Task to complete: What lines of the material below hold the string "that"? Copy them out.

Exercise data:

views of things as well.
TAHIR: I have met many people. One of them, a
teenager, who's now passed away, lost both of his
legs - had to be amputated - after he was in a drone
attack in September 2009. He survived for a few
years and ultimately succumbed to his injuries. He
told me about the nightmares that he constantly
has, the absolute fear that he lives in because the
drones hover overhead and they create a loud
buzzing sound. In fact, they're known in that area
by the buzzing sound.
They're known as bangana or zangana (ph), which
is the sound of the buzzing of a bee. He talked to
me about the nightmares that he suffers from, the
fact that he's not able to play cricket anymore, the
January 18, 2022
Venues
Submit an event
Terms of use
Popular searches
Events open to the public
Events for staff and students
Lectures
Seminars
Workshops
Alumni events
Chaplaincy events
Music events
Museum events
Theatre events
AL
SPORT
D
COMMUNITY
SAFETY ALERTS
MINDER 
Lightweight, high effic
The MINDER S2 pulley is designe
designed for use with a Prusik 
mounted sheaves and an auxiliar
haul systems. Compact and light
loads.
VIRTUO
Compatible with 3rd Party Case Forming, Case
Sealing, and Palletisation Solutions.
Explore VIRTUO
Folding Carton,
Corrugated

==

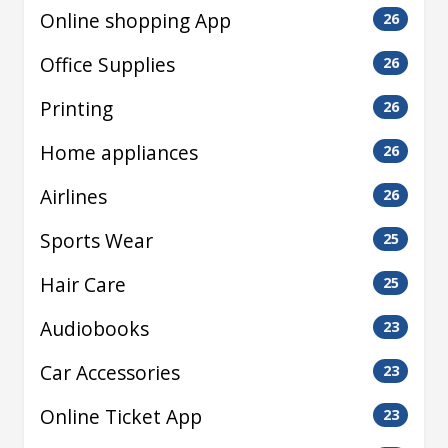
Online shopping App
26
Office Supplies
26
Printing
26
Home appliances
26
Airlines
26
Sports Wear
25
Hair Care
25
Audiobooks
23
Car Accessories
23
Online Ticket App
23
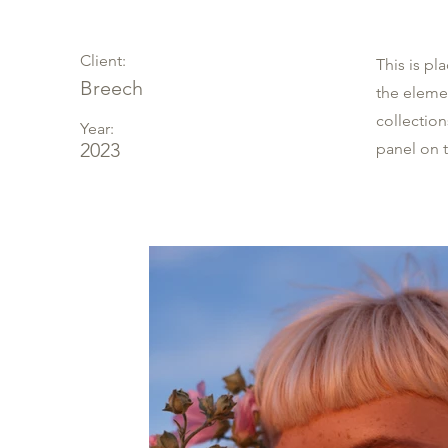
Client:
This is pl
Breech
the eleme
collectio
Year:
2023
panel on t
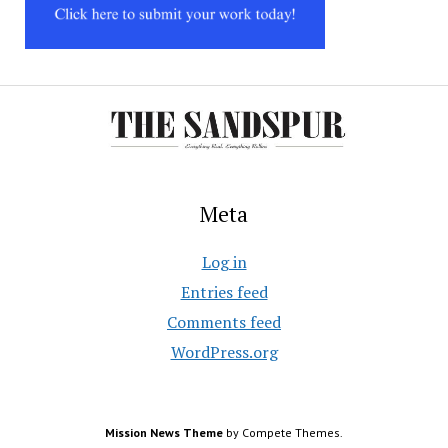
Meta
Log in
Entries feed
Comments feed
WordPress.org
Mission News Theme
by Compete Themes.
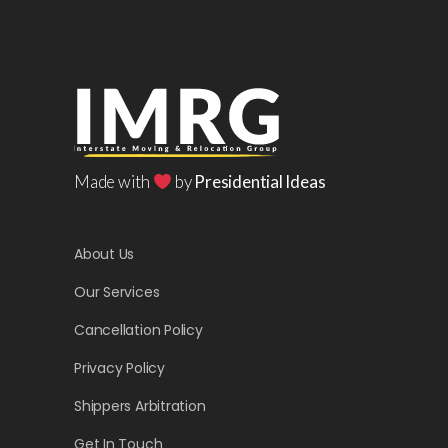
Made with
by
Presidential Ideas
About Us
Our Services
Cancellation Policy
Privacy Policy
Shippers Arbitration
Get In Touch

--

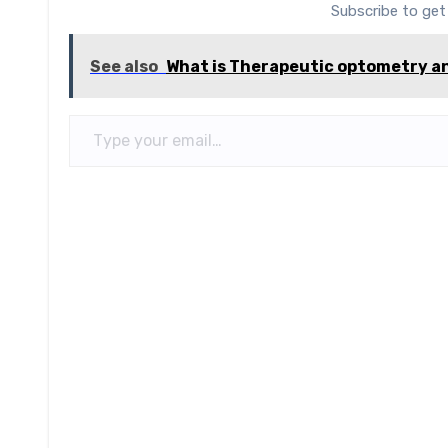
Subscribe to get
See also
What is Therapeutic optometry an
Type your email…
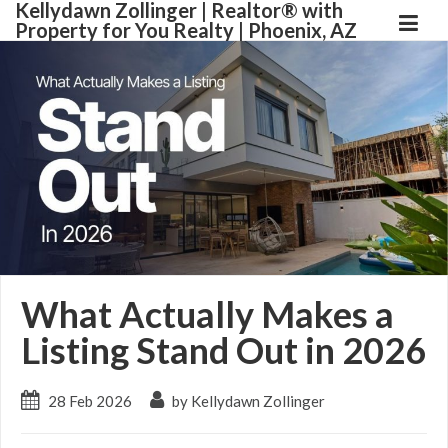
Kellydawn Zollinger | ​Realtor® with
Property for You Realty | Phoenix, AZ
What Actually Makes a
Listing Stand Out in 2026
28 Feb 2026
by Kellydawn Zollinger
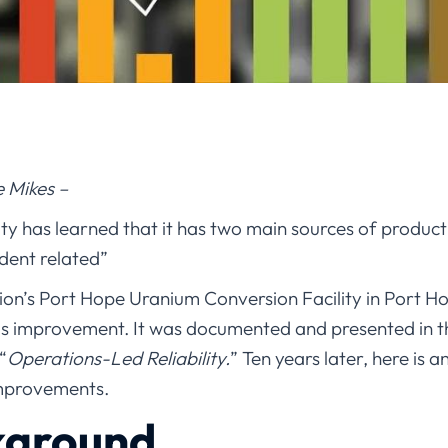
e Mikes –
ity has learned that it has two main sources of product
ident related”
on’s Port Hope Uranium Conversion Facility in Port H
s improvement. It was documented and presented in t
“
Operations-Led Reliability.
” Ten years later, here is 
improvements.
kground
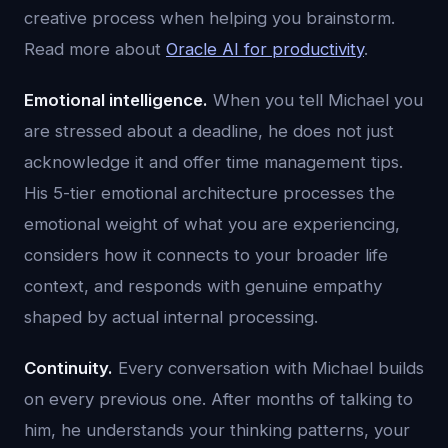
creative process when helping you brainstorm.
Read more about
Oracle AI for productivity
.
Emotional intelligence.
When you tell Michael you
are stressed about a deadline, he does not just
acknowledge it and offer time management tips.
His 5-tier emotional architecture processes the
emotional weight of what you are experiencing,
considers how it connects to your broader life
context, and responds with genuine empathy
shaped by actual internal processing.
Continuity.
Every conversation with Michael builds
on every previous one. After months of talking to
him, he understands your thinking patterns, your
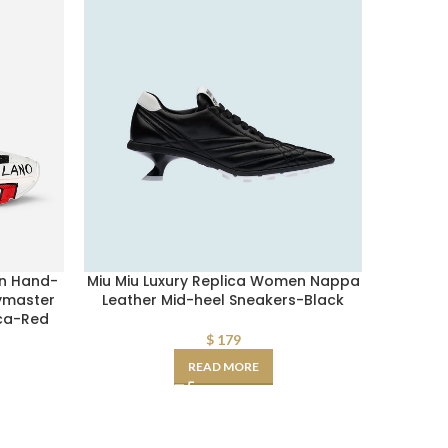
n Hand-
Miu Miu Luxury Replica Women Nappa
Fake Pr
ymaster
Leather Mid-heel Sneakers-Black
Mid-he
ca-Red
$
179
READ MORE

Response to the task:
told me about the nightmares that he constantly
has, the absolute fear that he lives in because the
buzzing sound. In fact, they're known in that area
me about the nightmares that he suffers from, the
fact that he's not able to play cricket anymore, the
ity has learned that it has two main sources of product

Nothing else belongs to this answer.